Steady-State Free Precession and Solid-State NMR: How, When, and Why

Abstract

Nuclear magnetic resonance (NMR) is a well-established technique, to study crystalline and amorphous solids, that provides rich structural and dynamical insights. Many solids NMR experiments, however, are challenged by sensitivity considerations, which demand the use of optimized data acquisition protocols. When inhomogeneous broadenings dominate the lineshapes, as is often the case when dealing with quadrupolar nuclei, the application of multiple echoes by means of Carr-Purcell Meiboom-Gill (CPMG) sequence variants can considerably facilitate the acquisition of solid-state NMR data. This study explores the use of steady-state free precession (SSFP) experiments, another proposal derived from Carr’s early work. SSFP sequences are commonly utilized in magnetic resonance imaging acquisitions, which are also dominated by (gradient-imposed) inhomogeneous broadenings, where they are well-known to provide the highest sensitivity per unit time. SSFP sequences are also common in nuclear quadrupole resonance—yet to our knowledge they have been less explored within the realm of high-field solids NMR on static and spinning samples. The present study examines the application of SSFP to these scenarios, in particular, in what concerns its ability to enhance the sensitivity of wide-line spectra.

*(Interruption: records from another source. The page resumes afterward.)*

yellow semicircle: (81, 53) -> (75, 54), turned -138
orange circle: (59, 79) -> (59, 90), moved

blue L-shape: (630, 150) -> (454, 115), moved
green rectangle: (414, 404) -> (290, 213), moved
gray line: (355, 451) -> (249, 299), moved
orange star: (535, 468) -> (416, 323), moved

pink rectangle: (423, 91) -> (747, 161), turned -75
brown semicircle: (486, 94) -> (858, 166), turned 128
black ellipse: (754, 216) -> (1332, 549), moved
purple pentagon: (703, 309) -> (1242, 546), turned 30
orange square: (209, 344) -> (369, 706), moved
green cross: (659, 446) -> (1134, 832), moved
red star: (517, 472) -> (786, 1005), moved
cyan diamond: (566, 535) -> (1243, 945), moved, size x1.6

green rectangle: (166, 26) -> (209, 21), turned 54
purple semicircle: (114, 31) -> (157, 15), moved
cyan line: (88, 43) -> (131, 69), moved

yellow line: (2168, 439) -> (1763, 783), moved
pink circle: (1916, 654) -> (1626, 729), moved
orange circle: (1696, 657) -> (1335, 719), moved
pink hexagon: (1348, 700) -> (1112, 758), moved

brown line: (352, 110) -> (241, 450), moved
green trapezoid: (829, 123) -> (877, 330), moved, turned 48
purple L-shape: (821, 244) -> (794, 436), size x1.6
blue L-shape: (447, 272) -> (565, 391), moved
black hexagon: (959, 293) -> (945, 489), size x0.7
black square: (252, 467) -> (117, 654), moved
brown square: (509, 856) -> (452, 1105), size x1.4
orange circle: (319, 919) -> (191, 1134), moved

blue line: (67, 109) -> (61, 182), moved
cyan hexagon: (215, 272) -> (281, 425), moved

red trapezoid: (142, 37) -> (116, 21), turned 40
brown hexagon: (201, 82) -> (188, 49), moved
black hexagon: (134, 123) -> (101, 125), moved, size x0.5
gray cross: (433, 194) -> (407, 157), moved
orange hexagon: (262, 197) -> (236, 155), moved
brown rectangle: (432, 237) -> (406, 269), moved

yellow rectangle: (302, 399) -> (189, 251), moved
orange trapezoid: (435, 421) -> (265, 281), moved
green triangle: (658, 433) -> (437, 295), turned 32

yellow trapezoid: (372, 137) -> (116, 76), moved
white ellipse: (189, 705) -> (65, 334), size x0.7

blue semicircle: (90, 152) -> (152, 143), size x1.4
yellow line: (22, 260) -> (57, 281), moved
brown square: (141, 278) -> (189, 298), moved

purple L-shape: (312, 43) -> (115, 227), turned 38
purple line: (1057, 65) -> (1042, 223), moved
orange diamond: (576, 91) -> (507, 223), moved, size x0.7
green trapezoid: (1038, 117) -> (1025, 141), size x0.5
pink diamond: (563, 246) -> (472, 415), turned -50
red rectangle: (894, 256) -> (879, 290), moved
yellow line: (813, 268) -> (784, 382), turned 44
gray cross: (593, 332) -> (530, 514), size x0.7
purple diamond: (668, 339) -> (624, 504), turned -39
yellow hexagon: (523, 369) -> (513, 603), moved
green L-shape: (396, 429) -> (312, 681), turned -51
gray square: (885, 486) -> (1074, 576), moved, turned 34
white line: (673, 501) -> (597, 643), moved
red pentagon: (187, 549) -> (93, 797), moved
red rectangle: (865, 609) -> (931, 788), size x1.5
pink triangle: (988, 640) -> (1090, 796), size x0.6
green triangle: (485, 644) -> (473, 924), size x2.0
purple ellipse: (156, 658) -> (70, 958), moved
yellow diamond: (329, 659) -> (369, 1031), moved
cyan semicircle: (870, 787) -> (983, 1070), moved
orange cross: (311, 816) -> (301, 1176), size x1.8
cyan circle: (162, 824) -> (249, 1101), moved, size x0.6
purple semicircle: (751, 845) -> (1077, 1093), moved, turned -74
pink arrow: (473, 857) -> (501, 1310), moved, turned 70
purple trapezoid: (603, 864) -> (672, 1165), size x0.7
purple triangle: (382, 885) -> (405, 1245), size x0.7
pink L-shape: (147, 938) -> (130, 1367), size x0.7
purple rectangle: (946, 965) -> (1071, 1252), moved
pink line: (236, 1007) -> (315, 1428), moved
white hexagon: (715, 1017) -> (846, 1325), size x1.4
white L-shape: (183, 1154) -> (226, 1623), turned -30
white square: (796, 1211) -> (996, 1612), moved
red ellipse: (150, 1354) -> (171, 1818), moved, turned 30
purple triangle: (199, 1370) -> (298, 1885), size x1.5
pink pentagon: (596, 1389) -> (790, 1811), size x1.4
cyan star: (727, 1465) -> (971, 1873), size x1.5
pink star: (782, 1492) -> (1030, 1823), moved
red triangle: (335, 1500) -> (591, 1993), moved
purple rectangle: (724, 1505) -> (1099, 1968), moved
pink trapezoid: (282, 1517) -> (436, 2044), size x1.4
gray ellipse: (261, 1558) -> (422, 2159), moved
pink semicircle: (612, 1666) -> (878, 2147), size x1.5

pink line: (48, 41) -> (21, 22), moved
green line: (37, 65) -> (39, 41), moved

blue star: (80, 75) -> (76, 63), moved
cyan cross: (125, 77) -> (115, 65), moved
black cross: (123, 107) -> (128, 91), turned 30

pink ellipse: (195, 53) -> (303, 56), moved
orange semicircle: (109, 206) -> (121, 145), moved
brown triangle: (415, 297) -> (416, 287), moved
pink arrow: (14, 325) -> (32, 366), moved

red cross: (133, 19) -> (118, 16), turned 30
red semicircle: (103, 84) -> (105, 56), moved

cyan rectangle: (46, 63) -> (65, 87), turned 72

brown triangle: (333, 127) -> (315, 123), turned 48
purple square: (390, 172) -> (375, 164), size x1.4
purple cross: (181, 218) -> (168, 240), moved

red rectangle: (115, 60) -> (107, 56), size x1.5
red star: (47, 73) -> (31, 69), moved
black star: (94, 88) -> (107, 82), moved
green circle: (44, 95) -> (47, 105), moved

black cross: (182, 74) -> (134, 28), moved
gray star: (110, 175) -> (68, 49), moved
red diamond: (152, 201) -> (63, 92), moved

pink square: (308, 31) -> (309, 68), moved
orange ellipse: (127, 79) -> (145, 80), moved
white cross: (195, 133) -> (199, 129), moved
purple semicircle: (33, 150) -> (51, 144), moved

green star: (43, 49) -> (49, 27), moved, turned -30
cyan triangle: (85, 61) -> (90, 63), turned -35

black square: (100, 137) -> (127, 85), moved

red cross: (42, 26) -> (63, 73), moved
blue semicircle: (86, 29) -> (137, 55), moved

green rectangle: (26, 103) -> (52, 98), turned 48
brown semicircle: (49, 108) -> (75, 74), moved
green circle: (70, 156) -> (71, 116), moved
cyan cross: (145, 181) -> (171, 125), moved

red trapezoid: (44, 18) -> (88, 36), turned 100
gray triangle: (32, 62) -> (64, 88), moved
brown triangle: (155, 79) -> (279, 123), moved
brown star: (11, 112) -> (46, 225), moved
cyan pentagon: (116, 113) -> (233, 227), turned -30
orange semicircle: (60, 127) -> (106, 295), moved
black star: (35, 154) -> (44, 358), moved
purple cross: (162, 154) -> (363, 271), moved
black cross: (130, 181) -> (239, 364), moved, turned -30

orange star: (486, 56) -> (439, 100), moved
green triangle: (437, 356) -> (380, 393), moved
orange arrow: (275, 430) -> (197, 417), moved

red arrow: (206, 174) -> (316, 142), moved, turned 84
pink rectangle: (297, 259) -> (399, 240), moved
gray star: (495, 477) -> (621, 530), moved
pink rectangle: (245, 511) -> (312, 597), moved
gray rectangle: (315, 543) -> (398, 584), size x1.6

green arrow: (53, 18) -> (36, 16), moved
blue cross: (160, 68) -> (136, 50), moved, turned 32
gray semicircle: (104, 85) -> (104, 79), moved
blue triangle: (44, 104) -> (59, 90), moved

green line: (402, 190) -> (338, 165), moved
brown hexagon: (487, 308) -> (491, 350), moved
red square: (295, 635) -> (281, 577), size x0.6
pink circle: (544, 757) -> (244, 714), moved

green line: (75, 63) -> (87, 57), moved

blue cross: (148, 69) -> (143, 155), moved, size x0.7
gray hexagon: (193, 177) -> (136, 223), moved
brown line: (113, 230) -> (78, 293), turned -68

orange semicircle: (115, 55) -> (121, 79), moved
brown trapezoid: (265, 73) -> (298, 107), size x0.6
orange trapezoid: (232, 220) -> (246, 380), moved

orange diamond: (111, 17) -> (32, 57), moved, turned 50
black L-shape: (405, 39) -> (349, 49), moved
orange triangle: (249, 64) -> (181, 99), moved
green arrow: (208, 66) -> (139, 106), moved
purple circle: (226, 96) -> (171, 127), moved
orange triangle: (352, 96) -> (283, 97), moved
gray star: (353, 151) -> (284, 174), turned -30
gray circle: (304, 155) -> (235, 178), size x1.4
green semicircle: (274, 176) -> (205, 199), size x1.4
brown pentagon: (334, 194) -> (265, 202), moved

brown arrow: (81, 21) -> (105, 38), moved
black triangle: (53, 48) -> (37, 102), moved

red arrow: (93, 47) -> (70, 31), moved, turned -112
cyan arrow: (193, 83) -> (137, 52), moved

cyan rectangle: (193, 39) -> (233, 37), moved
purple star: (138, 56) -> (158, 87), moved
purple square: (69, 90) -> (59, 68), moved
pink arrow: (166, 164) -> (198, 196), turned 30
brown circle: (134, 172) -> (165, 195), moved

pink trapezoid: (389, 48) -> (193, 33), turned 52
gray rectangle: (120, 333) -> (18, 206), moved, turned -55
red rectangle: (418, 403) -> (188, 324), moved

The regimes when SSFP could be advantageous compared to CPMG acquisitions are examined, and sensitivity enhancements of between 1 and 2 orders of magnitude per unit time are theoretically predicted and experimentally demonstrated in certain instances. Aspects in need of improvement to enable a wider use of SSFP-based approaches, particularly to wide-line quadrupolar studies, are also examined.